Gov. Paul LePage missed his chance to veto 65 bills passed by the Legislature in the final weeks of June. The bills have entered the chapters of Maine law, but LePage on Friday has the opportunity to make his case before the Maine Supreme Judicial Court that his attempted vetoes are valid.

Based on the written arguments LePage’s lawyers have filed in advance of Friday’s in-person arguments, they should be prepared to answer these three questions:

Why did the governor continue to sign bills passed by the Legislature after June 17?

LePage tries to make the case in his written briefs that the Maine Legislature wasn’t appropriately in session after June 17. Maine law, after all, sets the third Wednesday in June — this year, June 17 — as the end date for the Legislature’s first session.

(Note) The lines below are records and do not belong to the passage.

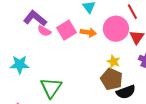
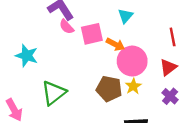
pink circle: (116, 29) -> (132, 61), moved
brown pentagon: (111, 79) -> (109, 89), moved, turned -30

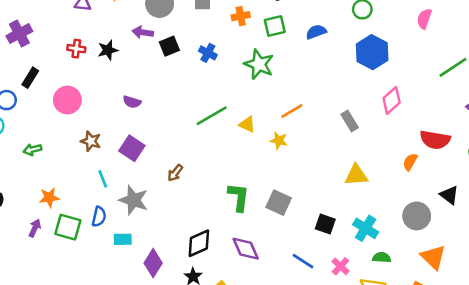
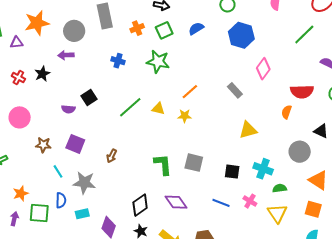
black square: (169, 46) -> (89, 98), moved
red cross: (76, 49) -> (18, 77), turned 32

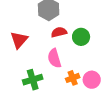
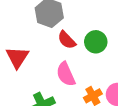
red semicircle: (59, 32) -> (67, 40), turned -112

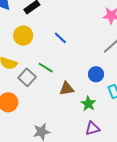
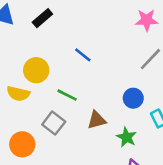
yellow circle: (23, 36) -> (36, 70), moved
gray square: (27, 77) -> (54, 123), moved

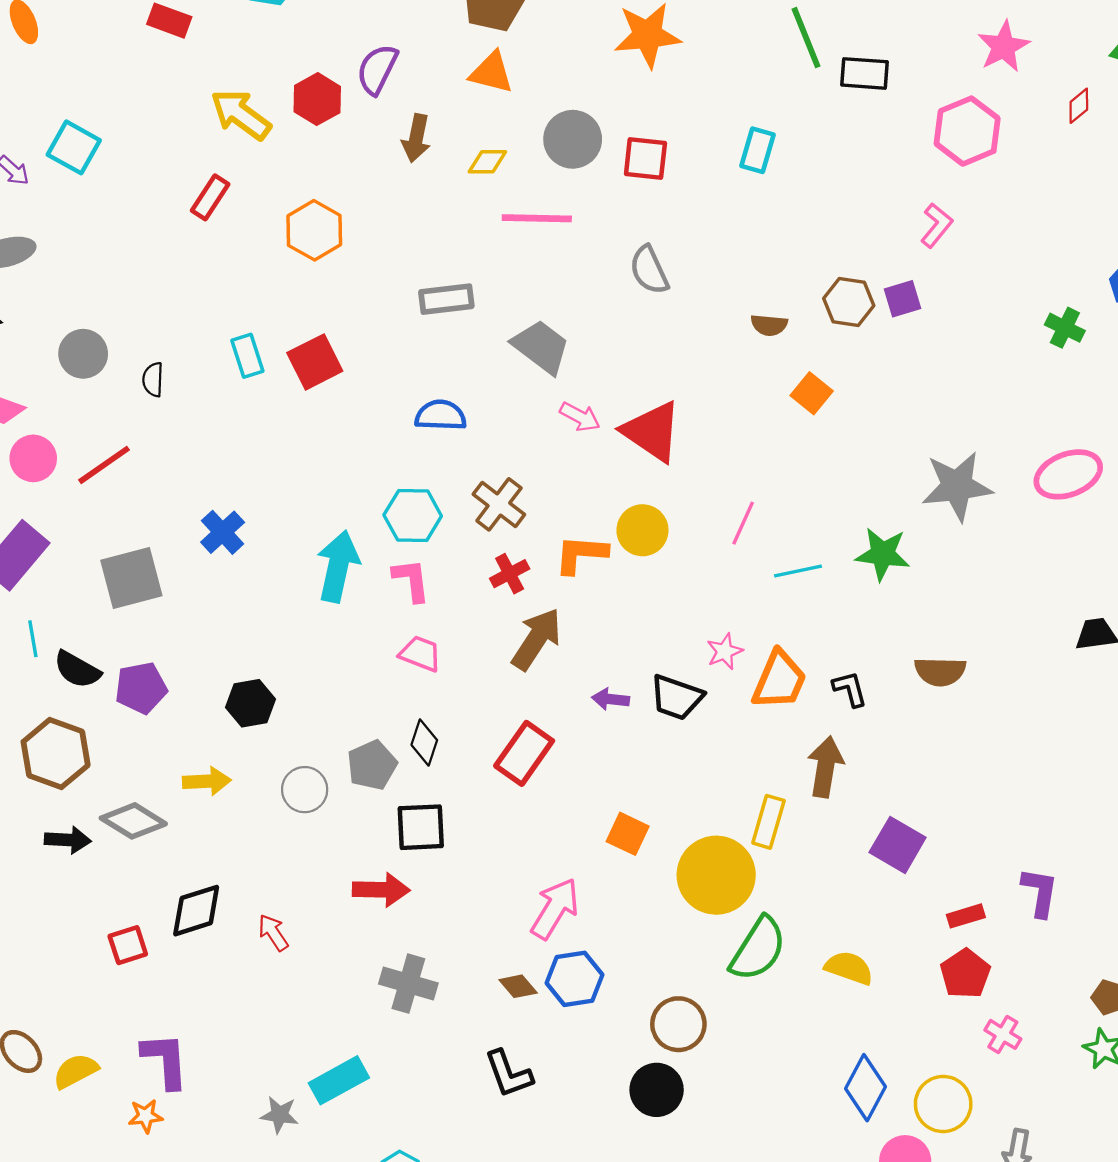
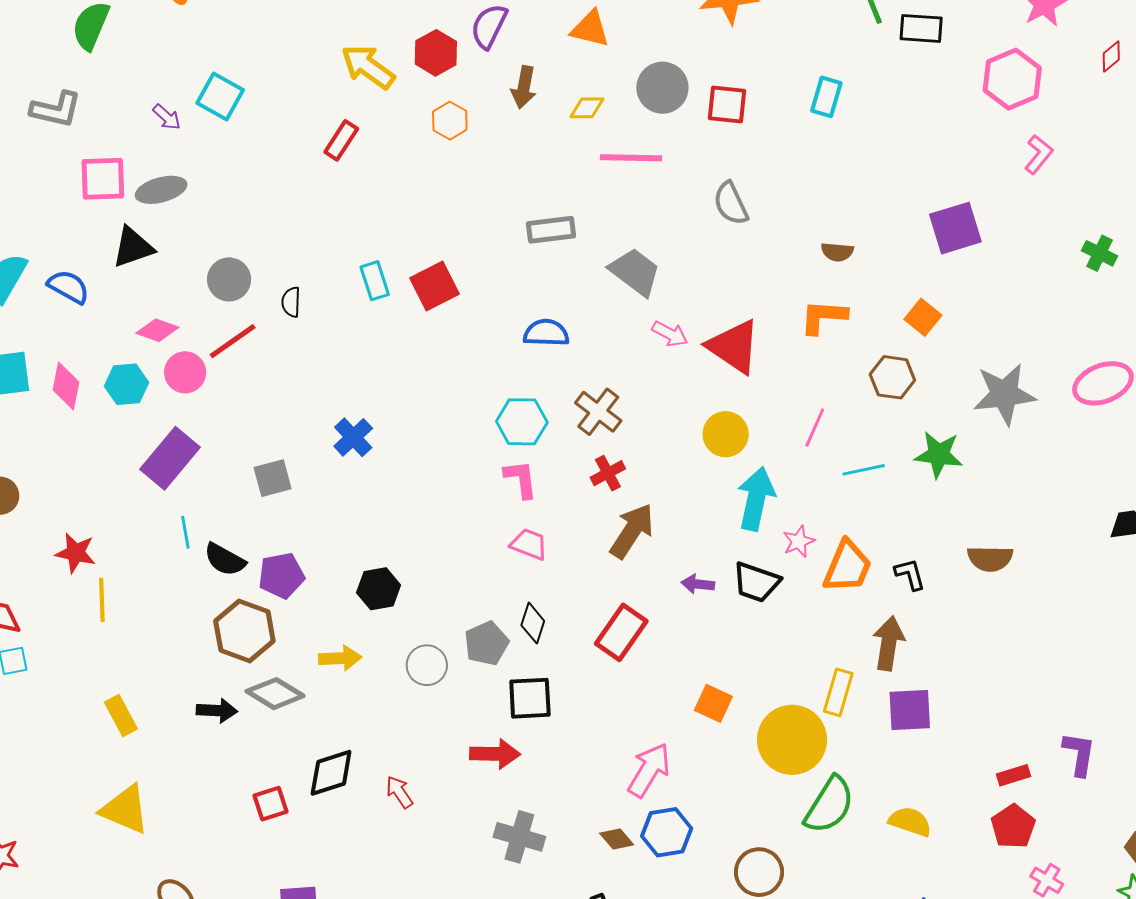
pink L-shape: (936, 225) -> (1039, 154), moved
orange hexagon: (314, 230) -> (450, 121), moved, size x0.7
purple square: (902, 299) -> (955, 228), size x1.6
brown hexagon: (849, 302) -> (892, 377), moved
orange square: (812, 393) -> (923, 317), moved
red line: (104, 465) -> (233, 341), moved
orange L-shape: (581, 554) -> (823, 317), moved
cyan arrow: (338, 566) -> (756, 499), moved
gray square: (131, 578) -> (273, 478), size x0.7
brown hexagon: (56, 753) -> (244, 631), moved
purple square: (898, 845) -> (910, 710), moved, turned -33

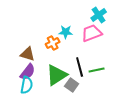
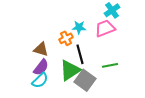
black line: (80, 67) -> (80, 54), moved
cyan semicircle: (27, 85) -> (40, 80), turned 36
gray square: (72, 85) -> (85, 80), size x1.5

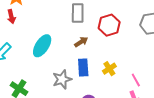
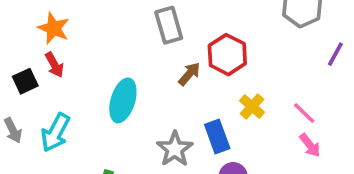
red hexagon: (109, 25) -> (227, 55), moved
blue rectangle: (83, 68) -> (217, 136), moved

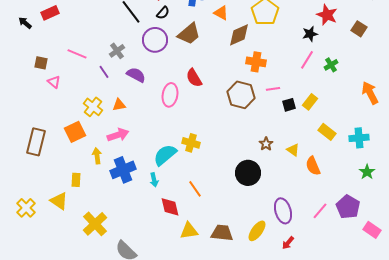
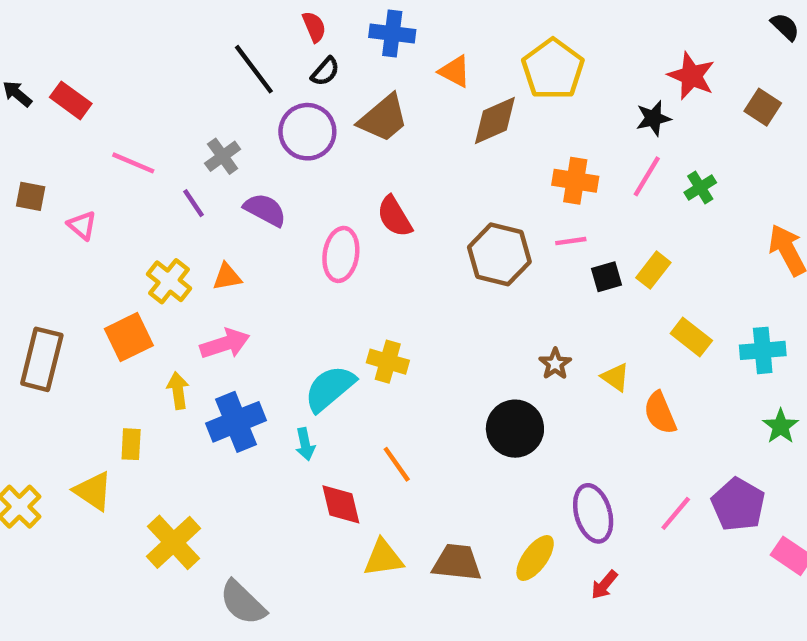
red rectangle: (50, 13) -> (71, 100), moved, turned 60
orange cross: (256, 62) -> (575, 181), moved
brown square: (41, 63) -> (31, 196), moved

The law allows the Legislature to lengthen its session up to 11 days, but LePage’s lawyers point out the House and Senate didn’t take their first extension votes until June 18. They question whether lawmakers were appropriately in their chambers on that day to cast those votes.

If the argument held water, it could invalidate any legislative action after June 17 — from passage of the budget that is paying the LePage administration’s bills to passage of the bill that allows asylum seekers to collect General Assistance benefits.

But LePage doesn’t appear fully convinced the Legislature shouldn’t have been in Augusta after June 17. He signed seven bills into law the House and Senate enacted after June 17 — including a transportation bond LePage introduced — showing he didn’t dispute their validity.

To be sure, the governor’s legal brief doesn’t argue that all legislative action after June 17 should be invalidated, just that the situation should allow LePage more time under the Constitution to issue vetoes. But the Legislature took the appropriate steps to extend its session as the first matter of business June 18, citing its authority, essentially, to postdate its actions. Meanwhile, no one in the Legislature nor in the LePage administration objected. And nothing in state law nor in legislative rules prevents the Legislature from acting as it did.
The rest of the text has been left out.